We have used a simple reproducible method to measure total outflow resistance (OR) and its proximal and distal components in 101 bypasses (46 femoropopliteal [FP] and 55 femorodistal [FD]). All bypasses with a distal OR greater than 1.2 mm Hg/ml/min failed within 3 months and all with distal OR less than 1.2 mm Hg/ml/min remained patent for at least 3 months. To evaluate the contribution of vasospasm to OR and its role in graft failure, 60 bypasses (29 FP, 31 FD) had OR measurements before and after local infusion of papaverine hydrochloride (60 mg). Within 3 months, nine grafts (all FD) occluded and 51 remained patent. All nine failures had distal OR greater than 1.2 mm Hg/ml/min before papaverine infusion. After infusion, the mean percentage decrease in both total and distal OR for all grafts was 30% and 31%, respectively. However, there was no significant difference between these papaverine-induced decreases in OR and 3-month graft failure or success. Moreover, in three bypasses, even though papaverine lowered the distal OR from greater than 1.2 to less than 1.2 mm Hg/ml/min, early occlusion occurred. In six grafts (1 FP, 5 FD) when total and distal OR before and after papaverine was greater than 1.2 mm Hg/ml/min, the graft was extended to a second distal artery as a sequential bypass. These six grafts have remained patent over 3 months.

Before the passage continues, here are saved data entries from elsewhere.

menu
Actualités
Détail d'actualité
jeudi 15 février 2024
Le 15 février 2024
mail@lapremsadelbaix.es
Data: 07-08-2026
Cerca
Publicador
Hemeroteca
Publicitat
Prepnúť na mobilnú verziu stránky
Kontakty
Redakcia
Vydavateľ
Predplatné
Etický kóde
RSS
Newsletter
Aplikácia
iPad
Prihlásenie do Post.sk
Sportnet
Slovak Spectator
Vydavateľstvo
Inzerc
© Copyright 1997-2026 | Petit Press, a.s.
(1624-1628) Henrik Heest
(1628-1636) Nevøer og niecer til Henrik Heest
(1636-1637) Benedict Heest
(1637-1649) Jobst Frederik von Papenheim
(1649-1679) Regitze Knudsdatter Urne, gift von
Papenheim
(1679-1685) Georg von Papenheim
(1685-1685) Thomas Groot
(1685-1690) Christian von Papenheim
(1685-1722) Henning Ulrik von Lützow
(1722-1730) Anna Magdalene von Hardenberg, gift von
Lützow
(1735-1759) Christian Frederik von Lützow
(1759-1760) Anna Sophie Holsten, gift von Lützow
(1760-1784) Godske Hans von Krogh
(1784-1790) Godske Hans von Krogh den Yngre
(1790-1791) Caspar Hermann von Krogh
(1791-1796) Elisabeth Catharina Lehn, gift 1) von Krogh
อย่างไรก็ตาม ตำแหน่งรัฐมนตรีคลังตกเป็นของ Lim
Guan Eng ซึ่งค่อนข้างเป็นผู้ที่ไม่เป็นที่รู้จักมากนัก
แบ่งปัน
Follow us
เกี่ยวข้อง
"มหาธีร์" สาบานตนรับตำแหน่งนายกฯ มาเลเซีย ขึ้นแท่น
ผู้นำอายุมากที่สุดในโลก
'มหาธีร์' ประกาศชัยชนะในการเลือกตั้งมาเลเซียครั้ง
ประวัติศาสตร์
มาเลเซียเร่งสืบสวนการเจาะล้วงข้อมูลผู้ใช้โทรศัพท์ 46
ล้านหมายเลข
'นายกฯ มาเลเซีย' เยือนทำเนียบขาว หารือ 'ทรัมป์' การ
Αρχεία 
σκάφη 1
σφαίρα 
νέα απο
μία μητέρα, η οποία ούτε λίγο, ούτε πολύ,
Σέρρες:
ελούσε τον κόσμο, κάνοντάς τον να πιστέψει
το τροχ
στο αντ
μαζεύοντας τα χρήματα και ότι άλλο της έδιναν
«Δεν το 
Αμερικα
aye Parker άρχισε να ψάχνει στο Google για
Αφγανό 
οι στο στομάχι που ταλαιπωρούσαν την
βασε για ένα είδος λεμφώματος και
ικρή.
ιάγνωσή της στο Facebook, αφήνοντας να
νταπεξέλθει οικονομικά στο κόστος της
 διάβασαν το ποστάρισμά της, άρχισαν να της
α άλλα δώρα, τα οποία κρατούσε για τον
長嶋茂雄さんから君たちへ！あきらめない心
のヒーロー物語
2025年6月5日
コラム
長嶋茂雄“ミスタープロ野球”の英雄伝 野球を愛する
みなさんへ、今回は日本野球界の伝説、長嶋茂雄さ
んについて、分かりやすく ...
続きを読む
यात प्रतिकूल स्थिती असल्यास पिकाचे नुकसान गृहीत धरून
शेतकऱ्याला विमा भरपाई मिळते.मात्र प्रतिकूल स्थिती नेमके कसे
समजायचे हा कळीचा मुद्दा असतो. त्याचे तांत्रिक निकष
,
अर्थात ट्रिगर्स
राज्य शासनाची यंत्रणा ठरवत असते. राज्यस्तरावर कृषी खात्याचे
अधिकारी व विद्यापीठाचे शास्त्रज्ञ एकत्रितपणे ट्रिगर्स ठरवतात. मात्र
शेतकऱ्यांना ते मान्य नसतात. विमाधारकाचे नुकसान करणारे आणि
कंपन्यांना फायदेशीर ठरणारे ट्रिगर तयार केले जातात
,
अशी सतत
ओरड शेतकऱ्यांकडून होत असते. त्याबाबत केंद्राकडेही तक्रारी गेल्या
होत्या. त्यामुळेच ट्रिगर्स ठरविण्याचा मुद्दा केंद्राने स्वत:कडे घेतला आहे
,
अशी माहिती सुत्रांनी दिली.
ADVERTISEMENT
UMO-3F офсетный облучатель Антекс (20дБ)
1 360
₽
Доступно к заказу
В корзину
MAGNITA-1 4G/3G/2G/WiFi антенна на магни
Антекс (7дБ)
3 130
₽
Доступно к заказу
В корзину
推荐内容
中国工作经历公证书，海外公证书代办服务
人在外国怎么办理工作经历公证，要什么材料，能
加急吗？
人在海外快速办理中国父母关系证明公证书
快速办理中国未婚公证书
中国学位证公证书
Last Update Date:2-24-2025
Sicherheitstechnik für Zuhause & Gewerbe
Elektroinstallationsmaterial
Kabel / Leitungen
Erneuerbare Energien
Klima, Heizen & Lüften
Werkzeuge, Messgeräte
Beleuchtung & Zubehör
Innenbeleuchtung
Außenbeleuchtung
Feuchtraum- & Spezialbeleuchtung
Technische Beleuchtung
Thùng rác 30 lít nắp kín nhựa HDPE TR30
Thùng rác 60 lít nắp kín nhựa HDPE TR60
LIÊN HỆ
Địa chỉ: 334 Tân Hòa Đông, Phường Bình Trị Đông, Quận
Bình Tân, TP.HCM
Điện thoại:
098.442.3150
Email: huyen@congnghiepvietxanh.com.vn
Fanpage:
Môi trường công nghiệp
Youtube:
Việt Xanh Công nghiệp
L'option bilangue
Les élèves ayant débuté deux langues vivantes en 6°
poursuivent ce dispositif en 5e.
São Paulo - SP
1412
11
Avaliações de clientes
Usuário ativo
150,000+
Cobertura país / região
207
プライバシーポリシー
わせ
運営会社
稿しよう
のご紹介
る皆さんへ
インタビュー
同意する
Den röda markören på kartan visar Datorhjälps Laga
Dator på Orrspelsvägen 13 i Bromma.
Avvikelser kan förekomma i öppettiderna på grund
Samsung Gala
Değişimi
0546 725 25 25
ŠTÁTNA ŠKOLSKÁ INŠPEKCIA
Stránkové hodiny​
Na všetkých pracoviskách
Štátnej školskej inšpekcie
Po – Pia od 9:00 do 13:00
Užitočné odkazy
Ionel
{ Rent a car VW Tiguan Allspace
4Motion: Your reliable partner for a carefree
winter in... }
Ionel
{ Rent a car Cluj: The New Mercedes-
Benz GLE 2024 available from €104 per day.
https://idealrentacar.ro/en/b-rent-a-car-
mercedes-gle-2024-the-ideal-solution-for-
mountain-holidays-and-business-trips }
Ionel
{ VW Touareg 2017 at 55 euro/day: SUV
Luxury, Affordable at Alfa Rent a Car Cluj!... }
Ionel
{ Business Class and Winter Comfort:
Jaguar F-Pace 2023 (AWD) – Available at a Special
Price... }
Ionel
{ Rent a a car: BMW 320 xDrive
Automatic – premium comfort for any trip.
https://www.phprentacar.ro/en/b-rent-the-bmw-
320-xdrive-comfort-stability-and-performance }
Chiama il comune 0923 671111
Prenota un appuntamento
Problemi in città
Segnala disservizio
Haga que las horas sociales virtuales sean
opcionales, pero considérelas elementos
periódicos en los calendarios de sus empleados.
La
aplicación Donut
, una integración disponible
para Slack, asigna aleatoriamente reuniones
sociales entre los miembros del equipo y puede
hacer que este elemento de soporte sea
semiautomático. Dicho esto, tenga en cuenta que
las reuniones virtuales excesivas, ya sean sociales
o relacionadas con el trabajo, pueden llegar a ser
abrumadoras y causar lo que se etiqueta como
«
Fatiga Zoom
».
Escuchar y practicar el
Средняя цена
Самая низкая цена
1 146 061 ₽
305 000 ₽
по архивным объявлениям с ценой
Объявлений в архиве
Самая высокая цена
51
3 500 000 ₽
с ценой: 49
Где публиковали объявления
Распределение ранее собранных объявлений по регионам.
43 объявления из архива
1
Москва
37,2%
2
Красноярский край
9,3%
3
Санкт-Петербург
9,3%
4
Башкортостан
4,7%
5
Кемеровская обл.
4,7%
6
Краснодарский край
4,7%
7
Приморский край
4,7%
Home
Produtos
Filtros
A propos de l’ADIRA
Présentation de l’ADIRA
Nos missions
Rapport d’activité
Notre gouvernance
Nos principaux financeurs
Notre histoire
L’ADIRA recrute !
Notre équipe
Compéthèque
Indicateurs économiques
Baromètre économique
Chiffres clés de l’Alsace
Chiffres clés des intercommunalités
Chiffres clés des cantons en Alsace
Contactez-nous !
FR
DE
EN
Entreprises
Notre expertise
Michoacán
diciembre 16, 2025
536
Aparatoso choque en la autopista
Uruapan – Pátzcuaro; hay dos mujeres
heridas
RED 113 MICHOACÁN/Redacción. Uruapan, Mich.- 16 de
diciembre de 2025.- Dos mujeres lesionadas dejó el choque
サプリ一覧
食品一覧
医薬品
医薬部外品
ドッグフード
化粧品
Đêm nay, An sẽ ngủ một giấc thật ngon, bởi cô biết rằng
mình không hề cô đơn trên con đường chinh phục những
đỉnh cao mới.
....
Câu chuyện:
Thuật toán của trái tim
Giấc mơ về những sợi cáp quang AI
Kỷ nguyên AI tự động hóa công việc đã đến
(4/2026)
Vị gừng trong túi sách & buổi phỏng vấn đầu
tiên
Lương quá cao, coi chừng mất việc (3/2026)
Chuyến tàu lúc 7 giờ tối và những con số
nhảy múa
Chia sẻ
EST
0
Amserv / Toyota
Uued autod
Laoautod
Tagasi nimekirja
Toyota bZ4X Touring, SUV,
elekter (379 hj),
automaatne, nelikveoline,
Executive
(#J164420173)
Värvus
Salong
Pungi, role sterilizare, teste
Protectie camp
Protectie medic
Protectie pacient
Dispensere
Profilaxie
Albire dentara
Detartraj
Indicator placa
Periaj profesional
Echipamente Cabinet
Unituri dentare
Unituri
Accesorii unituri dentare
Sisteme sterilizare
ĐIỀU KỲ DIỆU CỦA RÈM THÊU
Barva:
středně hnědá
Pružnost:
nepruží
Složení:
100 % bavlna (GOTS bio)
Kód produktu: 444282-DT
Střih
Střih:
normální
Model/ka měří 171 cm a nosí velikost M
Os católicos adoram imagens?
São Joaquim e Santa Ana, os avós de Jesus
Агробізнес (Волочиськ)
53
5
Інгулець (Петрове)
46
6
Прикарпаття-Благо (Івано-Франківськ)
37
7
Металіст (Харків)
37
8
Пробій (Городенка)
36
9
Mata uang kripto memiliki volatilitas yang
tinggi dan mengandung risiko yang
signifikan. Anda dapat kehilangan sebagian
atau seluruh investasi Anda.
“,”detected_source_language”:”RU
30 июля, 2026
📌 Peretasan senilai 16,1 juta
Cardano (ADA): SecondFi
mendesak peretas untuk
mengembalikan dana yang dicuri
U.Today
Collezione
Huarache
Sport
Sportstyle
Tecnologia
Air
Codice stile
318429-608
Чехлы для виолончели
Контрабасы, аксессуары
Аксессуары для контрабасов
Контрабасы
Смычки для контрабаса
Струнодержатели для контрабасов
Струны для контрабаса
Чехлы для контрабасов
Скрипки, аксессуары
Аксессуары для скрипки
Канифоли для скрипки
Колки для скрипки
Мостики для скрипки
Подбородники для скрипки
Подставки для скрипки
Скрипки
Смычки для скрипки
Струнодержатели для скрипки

Thus measurement of OR and particularly distal OR is a most accurate predictor of early graft success or failure. Pharmacologic manipulation does not enhance the predictive value of the OR measurement. OR measurements also help to select those FD bypass cases in which extension to a second distal artery as a sequential bypass improves patency.

摘要

我们采用一种简单且可重复的方法,对101条旁路移植血管(46条股腘动脉旁路[FP]和55条股远端动脉旁路[FD])的总流出道阻力(OR)及其近端和远端成分进行了测量。所有远端OR大于1.2 mmHg/ml/min的旁路移植血管在3个月内均失败,而所有远端OR小于1.2 mmHg/ml/min的旁路移植血管至少保持通畅3个月。为了评估血管痉挛对OR的影响及其在移植血管失败中的作用,对60条旁路移植血管(29条FP,31条FD)在局部输注盐酸罂粟碱(60 mg)前后进行了OR测量。在3个月内,9条移植血管(均为FD)闭塞,51条保持通畅。所有9条失败的移植血管在罂粟碱输注前远端OR均大于1.2 mmHg/ml/min。输注后,所有移植血管的总OR和远端OR平均下降百分比分别为30%和31%。然而,罂粟碱引起的OR下降与3个月时移植血管的失败或成功之间没有显著差异。此外,在3条旁路移植血管中,尽管罂粟碱使远端OR从大于1.2降至小于1.2 mmHg/ml/min,但仍发生了早期闭塞。在6条移植血管(1条FP,5条FD)中,当罂粟碱前后的总OR和远端OR均大于1.2 mmHg/ml/min时,将移植血管延伸至第二条远端动脉作为序贯旁路。这6条移植血管在3个月以上均保持通畅。因此,OR测量,尤其是远端OR测量是早期移植血管成功或失败的最准确预测指标。药物操作并不能提高OR测量的预测价值。OR测量也有助于选择那些通过延伸至第二条远端动脉作为序贯旁路可提高通畅率的FD旁路移植病例。